=== Records shown ===
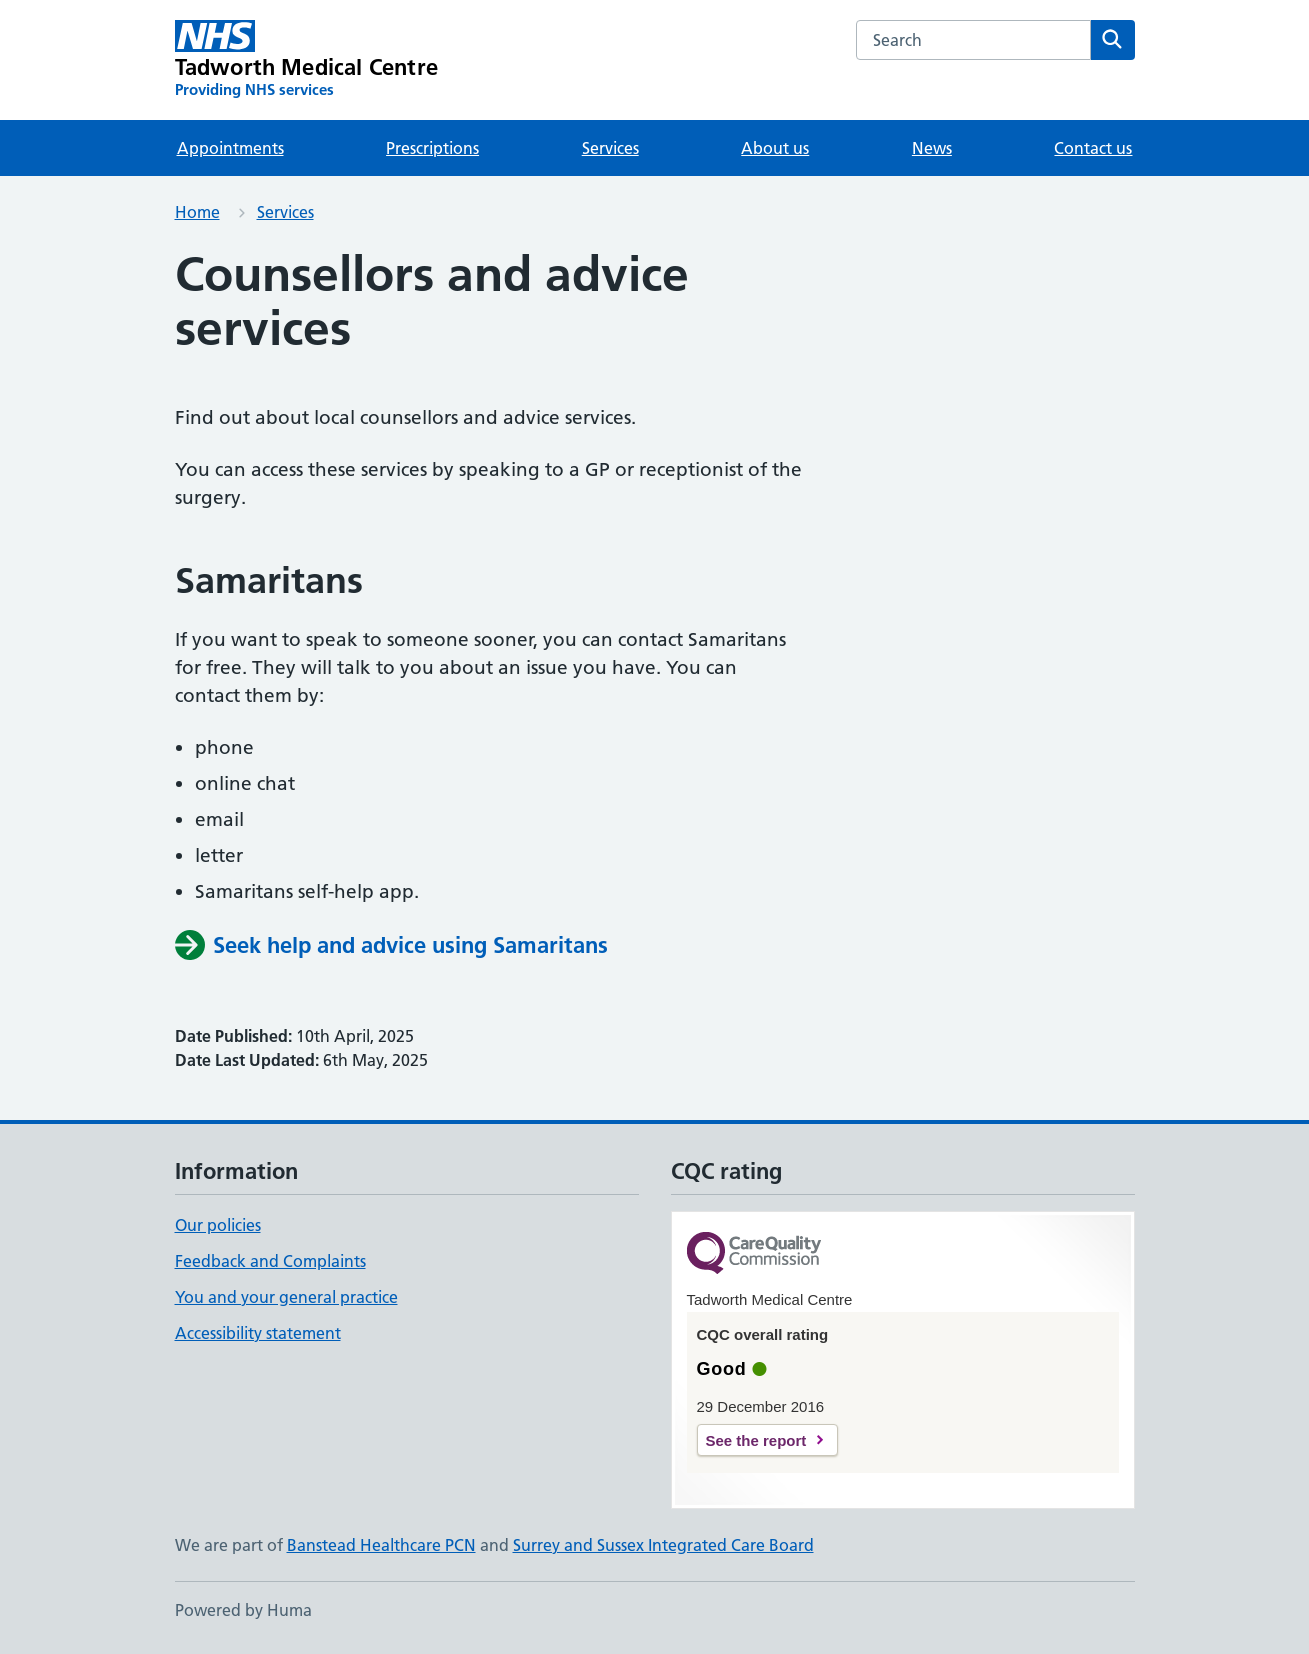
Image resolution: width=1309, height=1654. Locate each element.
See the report (756, 1440)
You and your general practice (286, 1297)
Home (197, 212)
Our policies (218, 1225)
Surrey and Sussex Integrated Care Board (663, 1545)
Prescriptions (432, 148)
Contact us (1093, 148)
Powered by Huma (243, 1610)
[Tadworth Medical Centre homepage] (307, 60)
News (932, 148)
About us (775, 148)
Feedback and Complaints (270, 1261)
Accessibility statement (258, 1333)
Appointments (230, 148)
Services (610, 148)
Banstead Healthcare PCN (381, 1545)
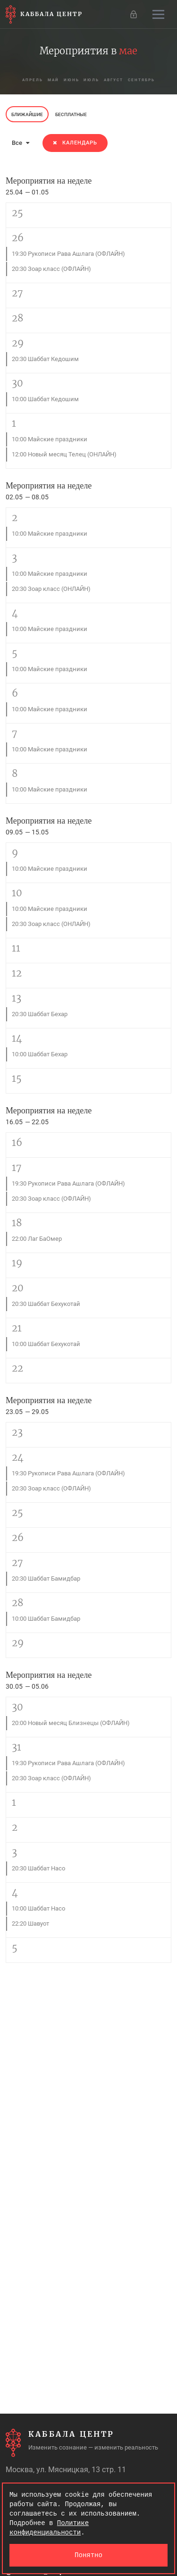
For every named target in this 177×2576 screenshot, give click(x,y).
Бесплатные (71, 114)
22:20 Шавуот (30, 1923)
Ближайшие (27, 114)
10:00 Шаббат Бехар (39, 1054)
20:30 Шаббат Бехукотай (46, 1303)
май (53, 80)
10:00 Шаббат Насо (38, 1908)
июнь (71, 80)
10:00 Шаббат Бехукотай (46, 1343)
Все (20, 142)
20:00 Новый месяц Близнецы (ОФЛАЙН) (71, 1722)
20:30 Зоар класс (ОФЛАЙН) (51, 268)
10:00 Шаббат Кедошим (45, 399)
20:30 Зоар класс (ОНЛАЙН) (51, 588)
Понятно (88, 2555)
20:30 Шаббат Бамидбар (46, 1578)
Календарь (75, 143)
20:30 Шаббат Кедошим (45, 358)
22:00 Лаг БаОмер (37, 1238)
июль (92, 80)
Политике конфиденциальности (49, 2527)
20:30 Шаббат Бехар (39, 1014)
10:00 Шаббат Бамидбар (46, 1618)
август (114, 80)
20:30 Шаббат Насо (38, 1868)
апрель (32, 80)
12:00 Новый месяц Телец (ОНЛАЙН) (64, 454)
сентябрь (141, 80)
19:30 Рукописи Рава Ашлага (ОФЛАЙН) (68, 253)
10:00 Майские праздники (49, 439)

=== About this task ===
Filter the lines above, keeping each one that contains the string "ОНЛАЙН".

=== Expected answer ===
20:30 Зоар класс (ОНЛАЙН) (51, 588)
12:00 Новый месяц Телец (ОНЛАЙН) (64, 454)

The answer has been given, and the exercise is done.